▶ [Aim of the exercise]
Take the line containing "Ohjelmalehdessä esiteltynä" and every line after it to the end of the data, and write them out exactly as they appear.
:: Task input ::
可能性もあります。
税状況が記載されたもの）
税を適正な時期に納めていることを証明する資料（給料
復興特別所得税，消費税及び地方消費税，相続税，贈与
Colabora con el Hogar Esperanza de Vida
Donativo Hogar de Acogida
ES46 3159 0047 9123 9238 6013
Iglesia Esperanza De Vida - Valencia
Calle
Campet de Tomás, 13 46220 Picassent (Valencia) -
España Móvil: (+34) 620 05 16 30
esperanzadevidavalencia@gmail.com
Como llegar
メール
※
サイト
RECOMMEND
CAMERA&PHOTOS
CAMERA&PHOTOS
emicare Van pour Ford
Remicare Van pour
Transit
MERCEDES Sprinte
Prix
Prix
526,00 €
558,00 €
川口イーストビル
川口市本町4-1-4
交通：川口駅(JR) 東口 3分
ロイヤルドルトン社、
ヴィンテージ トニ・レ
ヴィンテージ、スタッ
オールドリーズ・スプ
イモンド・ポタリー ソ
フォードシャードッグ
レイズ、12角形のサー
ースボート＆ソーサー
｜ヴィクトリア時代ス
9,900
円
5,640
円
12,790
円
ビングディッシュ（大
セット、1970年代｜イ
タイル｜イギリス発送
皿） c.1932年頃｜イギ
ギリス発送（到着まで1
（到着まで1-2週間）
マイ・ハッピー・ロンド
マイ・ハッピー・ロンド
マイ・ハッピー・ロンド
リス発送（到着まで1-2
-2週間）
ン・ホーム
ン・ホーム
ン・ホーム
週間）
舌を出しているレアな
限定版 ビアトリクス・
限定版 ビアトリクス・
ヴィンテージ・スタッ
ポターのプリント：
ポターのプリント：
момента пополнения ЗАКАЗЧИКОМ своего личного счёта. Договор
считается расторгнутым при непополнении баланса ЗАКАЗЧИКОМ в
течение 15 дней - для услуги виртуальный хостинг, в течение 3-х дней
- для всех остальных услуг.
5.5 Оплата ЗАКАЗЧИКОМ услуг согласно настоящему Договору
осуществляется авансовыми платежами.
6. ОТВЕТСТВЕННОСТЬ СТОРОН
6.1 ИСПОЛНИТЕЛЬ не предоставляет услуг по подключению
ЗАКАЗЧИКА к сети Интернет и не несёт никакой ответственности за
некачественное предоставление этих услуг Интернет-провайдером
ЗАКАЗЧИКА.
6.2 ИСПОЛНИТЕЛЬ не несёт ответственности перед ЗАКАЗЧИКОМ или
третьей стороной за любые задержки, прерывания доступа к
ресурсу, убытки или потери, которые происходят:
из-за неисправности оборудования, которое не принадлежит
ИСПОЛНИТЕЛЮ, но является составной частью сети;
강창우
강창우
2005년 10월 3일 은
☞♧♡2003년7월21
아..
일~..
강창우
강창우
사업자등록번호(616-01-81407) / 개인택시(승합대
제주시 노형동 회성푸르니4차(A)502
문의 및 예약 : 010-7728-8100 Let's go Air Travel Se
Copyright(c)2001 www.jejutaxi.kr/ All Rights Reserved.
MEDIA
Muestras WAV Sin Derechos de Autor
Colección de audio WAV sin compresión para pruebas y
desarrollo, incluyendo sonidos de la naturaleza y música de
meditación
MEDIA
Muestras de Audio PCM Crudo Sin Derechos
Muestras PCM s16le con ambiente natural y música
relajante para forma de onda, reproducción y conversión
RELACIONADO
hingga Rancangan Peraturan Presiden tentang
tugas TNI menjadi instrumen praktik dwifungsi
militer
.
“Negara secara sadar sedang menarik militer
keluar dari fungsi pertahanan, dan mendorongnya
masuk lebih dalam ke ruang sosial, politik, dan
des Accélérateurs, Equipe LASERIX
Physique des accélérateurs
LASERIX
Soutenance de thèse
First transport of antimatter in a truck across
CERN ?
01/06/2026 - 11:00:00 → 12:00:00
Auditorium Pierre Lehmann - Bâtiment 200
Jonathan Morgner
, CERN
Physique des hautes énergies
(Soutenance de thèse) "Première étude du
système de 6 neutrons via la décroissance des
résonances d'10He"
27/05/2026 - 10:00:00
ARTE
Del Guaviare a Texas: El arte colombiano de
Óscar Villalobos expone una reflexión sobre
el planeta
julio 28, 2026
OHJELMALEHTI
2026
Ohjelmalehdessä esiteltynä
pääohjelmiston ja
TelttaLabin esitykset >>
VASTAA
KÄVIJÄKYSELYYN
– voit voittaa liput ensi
:::
▶ [Your response]
Ohjelmalehdessä esiteltynä
pääohjelmiston ja
TelttaLabin esitykset >>
VASTAA
KÄVIJÄKYSELYYN
– voit voittaa liput ensi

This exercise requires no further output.